La terre est le corps et le limon de l'Univers condensé ; aussi est-elle très pesante, et en occupe-t-elle le centre. Or il faut tenir pour constant que si elle est d'une nature sèche, c'est par accident, en dépit de l'opinion commune. Il faut aussi tenir pour constant qu'elle est froide, parce qu'elle retient plus que les autres quelque chose de la nature opaque et ténébreuse de la matière première. Car l'ombre et les ténèbres sont les réceptacles et les retraits du froid ; aussi fuient-elles la lumière, et de crainte d'être violées par elle, elles lui sont toujours opposées diamétralement. Or la terre, grâce à son extrême densité, est la mère et la base des ténèbres, étant très difficilement accessible à la lumière et à la chaleur. C'est pour cela qu'elle devient toute transie par un froid violent. La bile noire est jugée la plus froide de toutes les humeurs parce qu'elle participe de la terre, et appartient à son domaine, comme la terre relève de Saturne qui donne un tempérament froid et mélancolique. De même, les productions qui se forment dans le sein de la terre, et qui sont d'une substance terrestre, comme le marbre et les pierres, sont de nature très froide ; bien qu'il faille juger autrement des métaux, qui sont davantage de la nature de l'air, et contiennent en eux beaucoup de feu, à cause des étincelles du feu caché de la Nature qui leur sont infuses, et de l'esprit sulfureux qui coagule leur matière humide et fluide : cependant le mercure, qui l'emporte sur les autres par son humidité et sa froideur, rend tribut de son froid à la terre, et de son humidité à l'eau.
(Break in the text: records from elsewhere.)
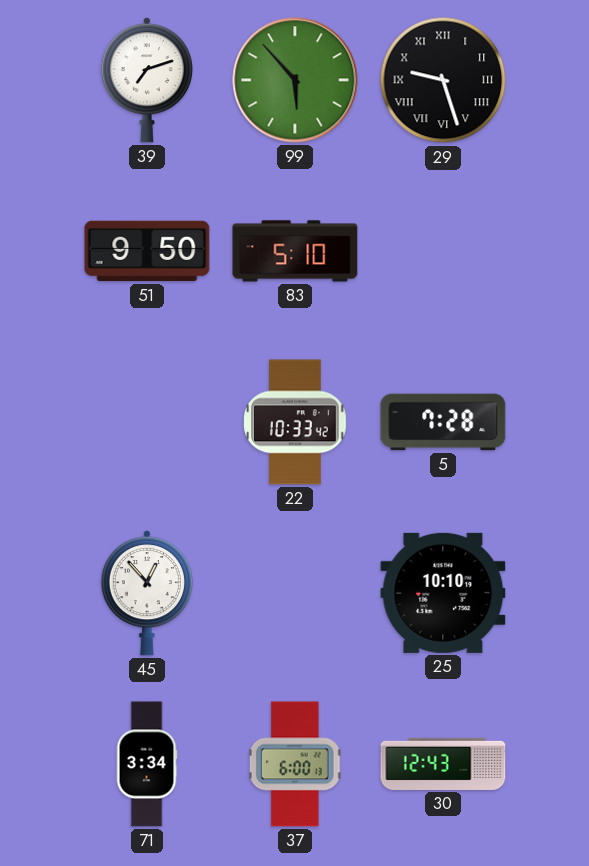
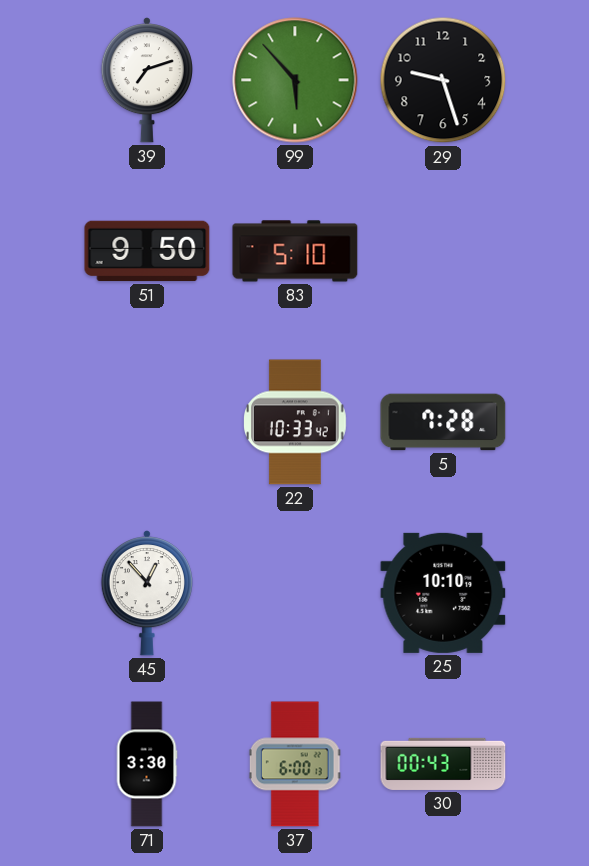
29 numerals: Roman -> Arabic
71: 3:34 -> 3:30
30: 12:43 -> 00:43
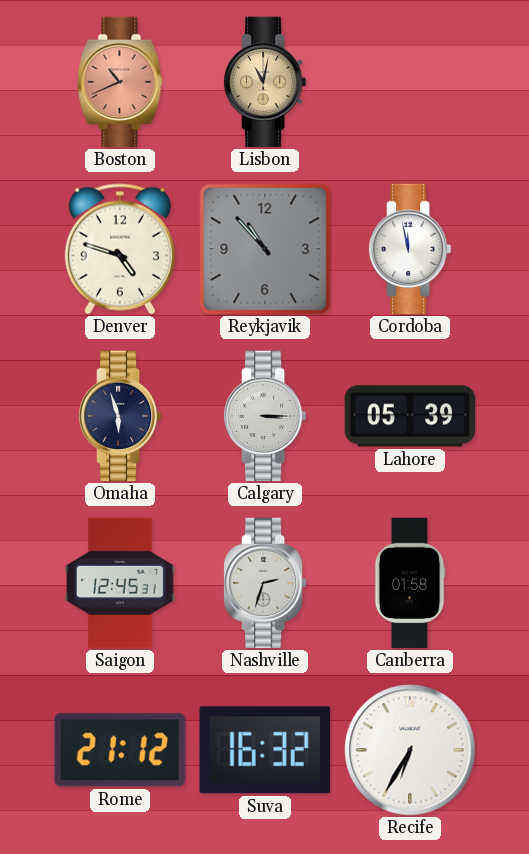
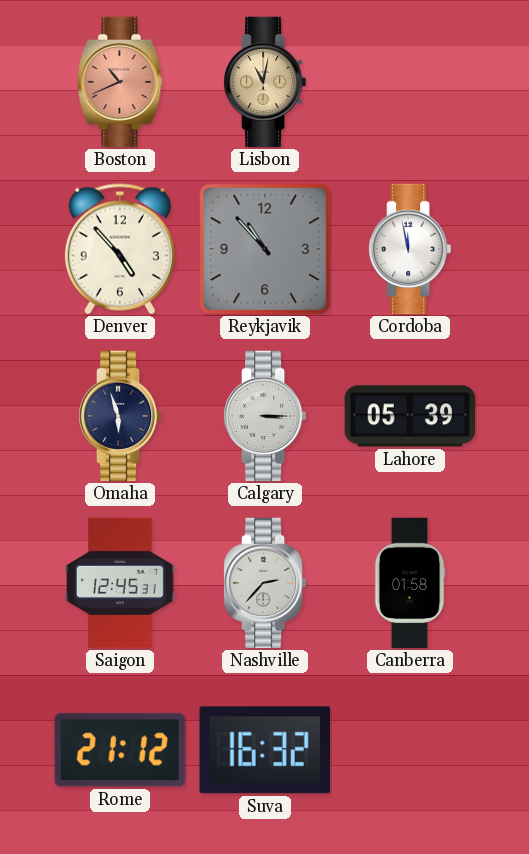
Denver: 4:48 -> 4:53
Nashville: 2:33 -> 2:37
Recife: 6:35 -> none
Il en va autrement dans les productions qui se font dans la mer, comme on peut le constater assez dans l'ambre, le corail et diverses autres choses qui naissent dans la mer et dans les fleuves, et qui sont d'un tempérament chaud. C'est pourquoi nous savons par le raisonnement et par l'expérience que le froid souverain est dû à la terre et non à l'eau.